◆ REQUIRED WORK ◆
Could you set down the listing below exactly, leaving out its pictures?

◆ DATA EXCERPTS ◆

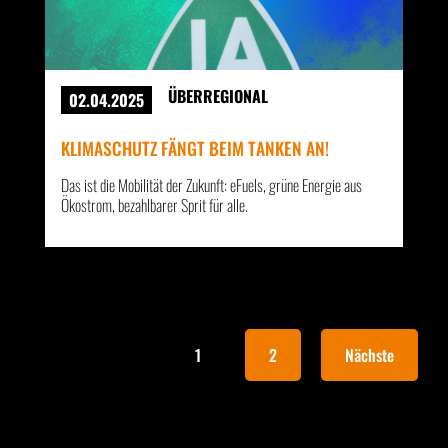
ÜBERREGIONAL
02.04.2025
KLIMASCHUTZ FÄNGT BEIM TANKEN AN!
Das ist die Mobilität der Zukunft: eFuels, grüne Energie aus
Ökostrom, bezahlbarer Sprit für alle.
1
2
Nächste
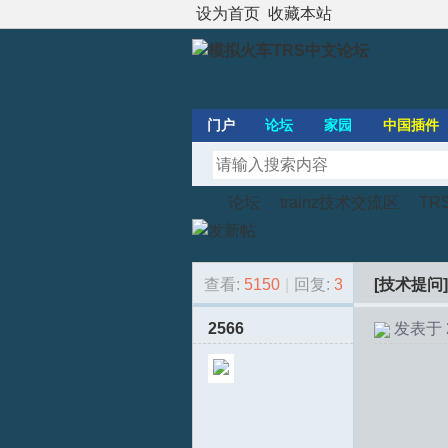
设为首页
收藏本站
门户
论坛
家园
中国插件
论坛
trainz技术交流区
TR
查看:
5150
|
回复:
3
[技术提问]
模
»
›
›
2566
发表于 20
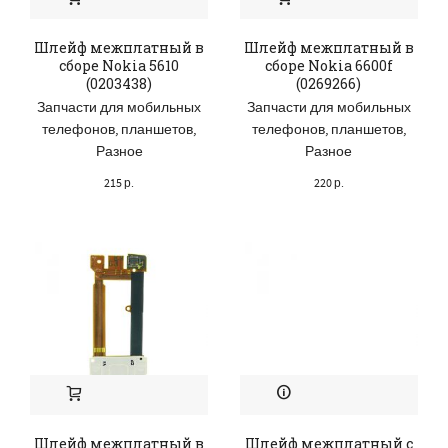
Шлейф межплатный в
Шлейф межплатный в
сборе Nokia 5610
сборе Nokia 6600f
(0203438)
(0269266)
Запчасти для мобильных
Запчасти для мобильных
телефонов, планшетов
,
телефонов, планшетов
,
Разное
Разное
215
р.
220
р.
Шлейф межплатный в
Шлейф межплатный с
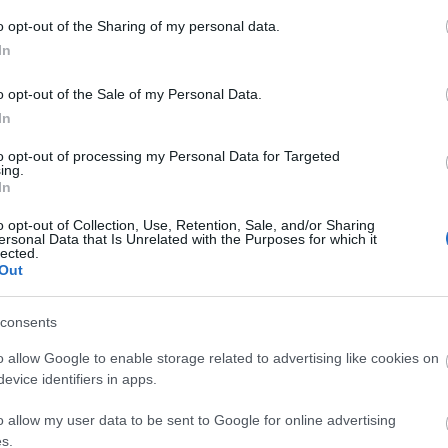
A
o opt-out of the Sharing of my personal data.
n
In
Bo
o opt-out of the Sale of my Personal Data.
Da
In
Fi
Fi
to opt-out of processing my Personal Data for Targeted
Fi
ing.
Fi
In
Li
Ma
o opt-out of Collection, Use, Retention, Sale, and/or Sharing
Mo
ersonal Data that Is Unrelated with the Purposes for which it
lected.
Né
Out
Po
Su
Tr
consents
Ju
o allow Google to enable storage related to advertising like cookies on
evice identifiers in apps.
A
o allow my user data to be sent to Google for online advertising
s.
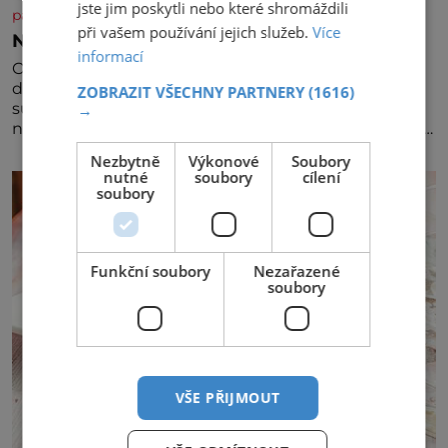
jste jim poskytli nebo které shromáždili
panidomu.cz
při vašem používání jejich služeb.
Více
Nezapomínejte na petržel
informací
Obsahuje totiž spoustu zdraví prospěšných látek, a
dokonce je považována za tuzemskou
ZOBRAZIT VŠECHNY PARTNERY
(1616)
superpotravinu. Zázrak plný vitaminů V petrželi
→
najdete vitaminy B1, B2, B3, B6, provitamin A, vitamin
E a velké množství vitamínu C (nejvíce ho má nať,
Nezbytně
Výkonové
Soubory
dokonce třikrát více než pomeranč, v kořeni je také,
nutné
soubory
cílení
ale je ho desetkrát méně), a kyselinu listovou. Ale
soubory
Funkční soubory
Nezařazené
soubory
VŠE PŘIJMOUT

◆ TASK RESPONSE ◆
ÜBERREGIONAL
02.04.2025
KLIMASCHUTZ FÄNGT BEIM TANKEN AN!
Das ist die Mobilität der Zukunft: eFuels, grüne Energie aus
Ökostrom, bezahlbarer Sprit für alle.
1
2
Nächste
设为首页
收藏本站
门户
论坛
家园
中国插件
论坛
trainz技术交流区
TR
查看:
5150
|
回复:
3
[技术提问]
模
»
›
›
2566
发表于 20
Шлейф межплатный в
Шлейф межплатный в
сборе Nokia 5610
сборе Nokia 6600f
(0203438)
(0269266)
Запчасти для мобильных
Запчасти для мобильных
телефонов, планшетов
,
телефонов, планшетов
,
Разное
Разное
215
р.
220
р.
Шлейф межплатный в
Шлейф межплатный с
A
o opt-out of the Sharing of my personal data.
n
In
Bo
o opt-out of the Sale of my Personal Data.
Da
In
Fi
Fi
to opt-out of processing my Personal Data for Targeted
Fi
ing.
Fi
In
Li
Ma
o opt-out of Collection, Use, Retention, Sale, and/or Sharing
Mo
ersonal Data that Is Unrelated with the Purposes for which it
lected.
Né
Out
Po
Su
Tr
consents
Ju
o allow Google to enable storage related to advertising like cookies on
evice identifiers in apps.
A
o allow my user data to be sent to Google for online advertising
s.
jste jim poskytli nebo které shromáždili
panidomu.cz
při vašem používání jejich služeb.
Více
Nezapomínejte na petržel
informací
Obsahuje totiž spoustu zdraví prospěšných látek, a
dokonce je považována za tuzemskou
ZOBRAZIT VŠECHNY PARTNERY
(1616)
superpotravinu. Zázrak plný vitaminů V petrželi
→
najdete vitaminy B1, B2, B3, B6, provitamin A, vitamin
E a velké množství vitamínu C (nejvíce ho má nať,
Nezbytně
Výkonové
Soubory
dokonce třikrát více než pomeranč, v kořeni je také,
nutné
soubory
cílení
ale je ho desetkrát méně), a kyselinu listovou. Ale
soubory
Funkční soubory
Nezařazené
soubory
VŠE PŘIJMOUT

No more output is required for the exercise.